Food has the wonderfully unique gift of being able to bring comfort and to mend and transform our mood. Whether it’s cheese on toast after a hard shift or an ice cream when you fell off your bike as a kid (or adult), food was there to help.
When it’s colder outside, as it is now, we naturally crave more energising foods to line our bellies and lift our spirits – a plate of mince and tatties, soup or apple crumble and custard. We Scots know what it takes to get through the winter.
For me one meal hits the spot every time better than anything else – and that’s a good old stew.
I grew up on stew and tatties. My mum always seemed to have a stew in the oven; she would prepare the meal in the morning before setting off to work herself, so the meat would be simmering away all day in a slow oven. It would be so tender and flavoursome but the best part was the smell that met you when you came in from the cold after school.

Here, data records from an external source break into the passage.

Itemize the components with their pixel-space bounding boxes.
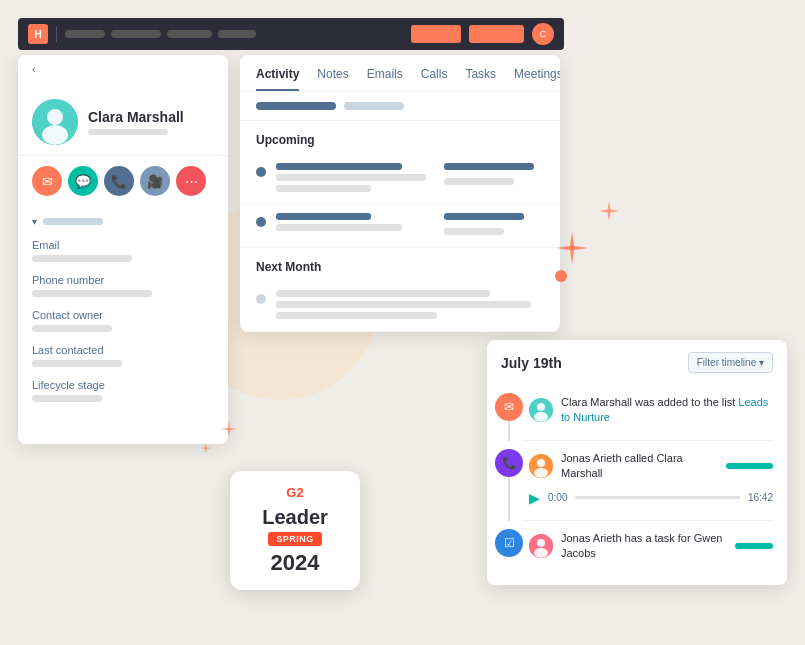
user-avatar[interactable]: C (532, 23, 554, 45)
call-action-button[interactable]: 📞 (104, 166, 134, 196)
sparkle-decoration-3 (220, 420, 238, 442)
tab-notes[interactable]: Notes (317, 67, 348, 91)
activity-item-2 (240, 205, 560, 248)
upcoming-section-title: Upcoming (240, 121, 560, 155)
filter-pill-1[interactable] (256, 102, 336, 110)
svg-point-4 (537, 403, 545, 411)
timeline-content-1: Clara Marshall was added to the list Lea… (523, 385, 773, 441)
activity-lines-2 (276, 213, 434, 239)
tl-user-row-2: Jonas Arieth called Clara Marshall (529, 451, 773, 482)
video-action-button[interactable]: 🎥 (140, 166, 170, 196)
timeline-line-col-1: ✉ (487, 385, 523, 441)
lifecycle-property: Lifecycle stage (32, 379, 214, 402)
timeline-item-call: 📞 Jonas Arieth called Clara Marshall (487, 441, 787, 521)
sparkle-decoration-1 (554, 230, 590, 270)
svg-point-7 (537, 459, 545, 467)
phone-property: Phone number (32, 274, 214, 297)
audio-duration: 16:42 (748, 492, 773, 503)
audio-progress-bar[interactable] (575, 496, 740, 499)
tl-task-badge (735, 543, 773, 549)
timeline-circle-email: ✉ (495, 393, 523, 421)
filter-timeline-button[interactable]: Filter timeline ▾ (688, 352, 773, 373)
crm-contact-panel: ‹ Clara Marshall ✉ 💬 📞 🎥 ⋯ (18, 55, 228, 444)
timeline-date: July 19th (501, 355, 562, 371)
svg-point-2 (42, 125, 68, 145)
toggle-arrow-icon: ▾ (32, 216, 37, 227)
tl-user-row-3: Jonas Arieth has a task for Gwen Jacobs (529, 531, 773, 562)
create-button[interactable] (469, 25, 524, 43)
activity-icon-3 (256, 294, 266, 304)
contact-owner-value (32, 325, 112, 332)
email-value (32, 255, 132, 262)
activity-item-3 (240, 282, 560, 332)
timeline-item-task: ☑ Jonas Arieth has a task for Gwen Jacob… (487, 521, 787, 576)
tab-activity[interactable]: Activity (256, 67, 299, 91)
nav-item-2[interactable] (111, 30, 161, 38)
tab-tasks[interactable]: Tasks (465, 67, 496, 91)
activity-filter-bar (240, 92, 560, 121)
tl-text-2: Jonas Arieth called Clara Marshall (561, 451, 718, 482)
properties-toggle[interactable]: ▾ (32, 216, 214, 227)
tab-calls[interactable]: Calls (421, 67, 448, 91)
email-action-button[interactable]: ✉ (32, 166, 62, 196)
activity-line-2a (276, 213, 371, 220)
tl-avatar-jonas (529, 454, 553, 478)
last-contacted-label: Last contacted (32, 344, 214, 356)
timeline-line-col-2: 📞 (487, 441, 523, 521)
contact-subtitle (88, 129, 168, 135)
timeline-panel: July 19th Filter timeline ▾ ✉ (487, 340, 787, 585)
activity-line-1c (276, 185, 371, 192)
last-contacted-value (32, 360, 122, 367)
tl-text-3: Jonas Arieth has a task for Gwen Jacobs (561, 531, 727, 562)
play-button[interactable]: ▶ (529, 490, 540, 506)
activity-lines-3 (276, 290, 544, 323)
timeline-header: July 19th Filter timeline ▾ (487, 340, 787, 385)
main-wrapper: H C ‹ Clara Marshall (0, 0, 805, 645)
svg-point-10 (537, 539, 545, 547)
email-property: Email (32, 239, 214, 262)
nav-search-bar[interactable] (411, 25, 461, 43)
activity-lines-1 (276, 163, 434, 196)
activity-meta-1 (444, 163, 534, 170)
activity-line-3b (276, 301, 531, 308)
tl-avatar-clara (529, 398, 553, 422)
tl-avatar-gwen (529, 534, 553, 558)
chat-action-button[interactable]: 💬 (68, 166, 98, 196)
properties-toggle-label (43, 218, 103, 225)
activity-meta-2 (444, 178, 514, 185)
more-action-button[interactable]: ⋯ (176, 166, 206, 196)
activity-line-3a (276, 290, 490, 297)
phone-label: Phone number (32, 274, 214, 286)
activity-line-1b (276, 174, 426, 181)
contact-header: Clara Marshall (18, 83, 228, 156)
nav-divider (56, 26, 57, 42)
nav-item-1[interactable] (65, 30, 105, 38)
tab-meetings[interactable]: Meetings (514, 67, 560, 91)
contact-avatar (32, 99, 78, 145)
tl-audio-player: ▶ 0:00 16:42 (529, 486, 773, 510)
timeline-circle-call: 📞 (495, 449, 523, 477)
contact-owner-label: Contact owner (32, 309, 214, 321)
filter-pill-2[interactable] (344, 102, 404, 110)
svg-point-5 (534, 412, 548, 422)
g2-spring-badge: SPRING (268, 532, 322, 546)
nav-item-4[interactable] (218, 30, 256, 38)
orange-dot (555, 270, 567, 282)
activity-line-2b (276, 224, 402, 231)
g2-year: 2024 (246, 550, 344, 576)
nav-items (65, 30, 256, 38)
timeline-items: ✉ Clara Marshall was added (487, 385, 787, 585)
g2-leader-text: Leader (246, 506, 344, 528)
hubspot-logo: H (28, 24, 48, 44)
nav-item-3[interactable] (167, 30, 212, 38)
timeline-circle-task: ☑ (495, 529, 523, 557)
timeline-connector-1 (508, 421, 510, 441)
svg-point-11 (534, 548, 548, 558)
phone-value (32, 290, 152, 297)
activity-line-1a (276, 163, 402, 170)
tab-emails[interactable]: Emails (367, 67, 403, 91)
activity-meta-4 (444, 228, 504, 235)
back-button[interactable]: ‹ (18, 55, 228, 83)
timeline-content-2: Jonas Arieth called Clara Marshall ▶ 0:0… (523, 441, 773, 521)
sparkle-decoration-2 (598, 200, 620, 226)
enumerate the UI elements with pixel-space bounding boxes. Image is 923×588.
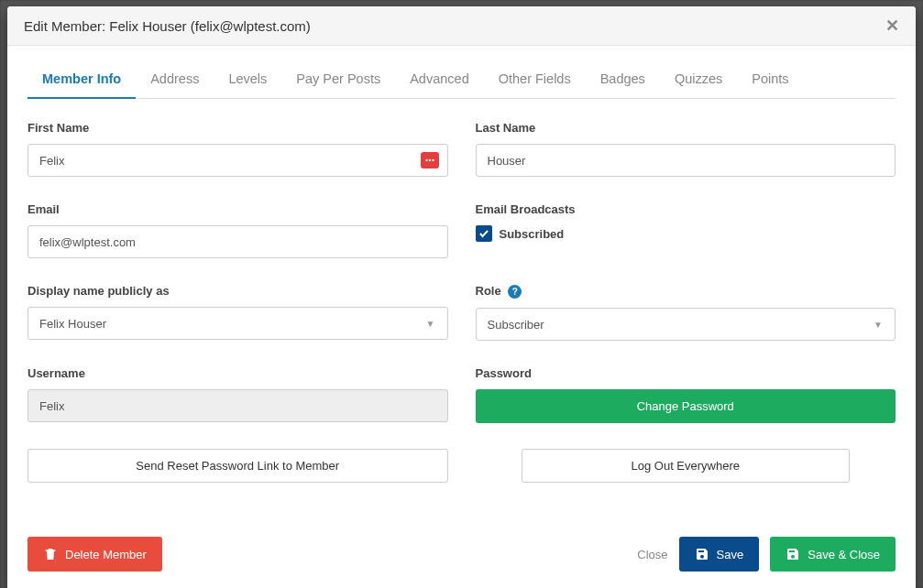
modal-header: Edit Member: Felix Houser (felix@wlptest… bbox=[7, 6, 916, 46]
password-label: Password bbox=[476, 366, 896, 380]
close-icon[interactable]: ✕ bbox=[885, 17, 899, 34]
first-name-input[interactable] bbox=[27, 144, 448, 177]
svg-point-1 bbox=[428, 159, 430, 161]
tab-badges[interactable]: Badges bbox=[586, 62, 660, 99]
display-name-label: Display name publicly as bbox=[27, 284, 448, 298]
subscribed-label: Subscribed bbox=[500, 227, 565, 241]
tab-other-fields[interactable]: Other Fields bbox=[484, 62, 586, 99]
email-label: Email bbox=[27, 202, 448, 216]
last-name-input[interactable] bbox=[476, 144, 896, 177]
delete-member-button[interactable]: Delete Member bbox=[27, 537, 162, 572]
tab-pay-per-posts[interactable]: Pay Per Posts bbox=[281, 62, 395, 99]
edit-member-modal: Edit Member: Felix Houser (felix@wlptest… bbox=[7, 6, 916, 588]
tab-quizzes[interactable]: Quizzes bbox=[660, 62, 737, 99]
svg-point-2 bbox=[432, 159, 434, 161]
username-input bbox=[27, 389, 448, 422]
send-reset-link-button[interactable]: Send Reset Password Link to Member bbox=[27, 449, 448, 483]
save-icon bbox=[786, 547, 800, 561]
subscribed-checkbox[interactable] bbox=[476, 225, 492, 242]
role-label: Role ? bbox=[476, 284, 896, 299]
trash-icon bbox=[43, 547, 58, 561]
save-close-button[interactable]: Save & Close bbox=[770, 537, 896, 572]
tab-levels[interactable]: Levels bbox=[214, 62, 281, 99]
broadcasts-label: Email Broadcasts bbox=[476, 202, 896, 216]
password-manager-icon[interactable] bbox=[421, 152, 439, 169]
save-button[interactable]: Save bbox=[679, 537, 760, 572]
email-input[interactable] bbox=[27, 225, 448, 258]
first-name-label: First Name bbox=[27, 121, 448, 135]
username-label: Username bbox=[27, 366, 448, 380]
help-icon[interactable]: ? bbox=[508, 285, 522, 299]
tab-bar: Member Info Address Levels Pay Per Posts… bbox=[27, 62, 896, 99]
display-name-select[interactable] bbox=[27, 307, 448, 340]
svg-point-0 bbox=[425, 159, 427, 161]
tab-address[interactable]: Address bbox=[136, 62, 214, 99]
modal-title: Edit Member: Felix Houser (felix@wlptest… bbox=[24, 18, 311, 34]
close-button[interactable]: Close bbox=[637, 548, 667, 561]
last-name-label: Last Name bbox=[476, 121, 896, 135]
logout-everywhere-button[interactable]: Log Out Everywhere bbox=[522, 449, 850, 483]
role-select[interactable] bbox=[476, 308, 896, 341]
tab-points[interactable]: Points bbox=[737, 62, 803, 99]
tab-advanced[interactable]: Advanced bbox=[395, 62, 484, 99]
tab-member-info[interactable]: Member Info bbox=[27, 62, 136, 99]
modal-footer: Delete Member Close Save Save & Close bbox=[7, 522, 916, 588]
change-password-button[interactable]: Change Password bbox=[476, 389, 896, 423]
save-icon bbox=[695, 547, 709, 561]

For me the cuts of meat that need to be slowly cooked for stews and casseroles are far more interesting. They are usually from the working parts of the animal such as the shoulder, so they naturally have more flavour and character.
I far prefer to have cheaper cuts like beef cheeks in a stew than a fillet steak on my plate any day of the week. Not only do you get more “meat for your buck” but these fattier cuts are far more nutritious, loaded with amino acids, proteins and collagen which help look after your joints through winter and assist in making you feel young and energised!
Don’t feel you need to stick to beef for a stew – try lamb, mutton, pork, venison or even goat. Not a meat fan? Cod cheeks, salmon belly or shellfish are all ideal.
Don’t be afraid to ask advice from your butcher or fishmonger. They will be delighted to offer you lesser used cuts and tell you how to get the best flavour out of them.
Make stew your go-to meal this season and keep a smile on your face even on the coldest of days.
Cooking a stew is pretty straightforward: you can pop the meat, stock and vegetables straight into together and braise away. However, if you wish a more flavoursome stew it’s always best to take your time and brown the meat in small batches in your pan on the stove. And it’s even better if you do the same with the onions and carrots. This way you can get that lovely caramelised sweet flavour into your stew and a really inviting rich colour and aroma.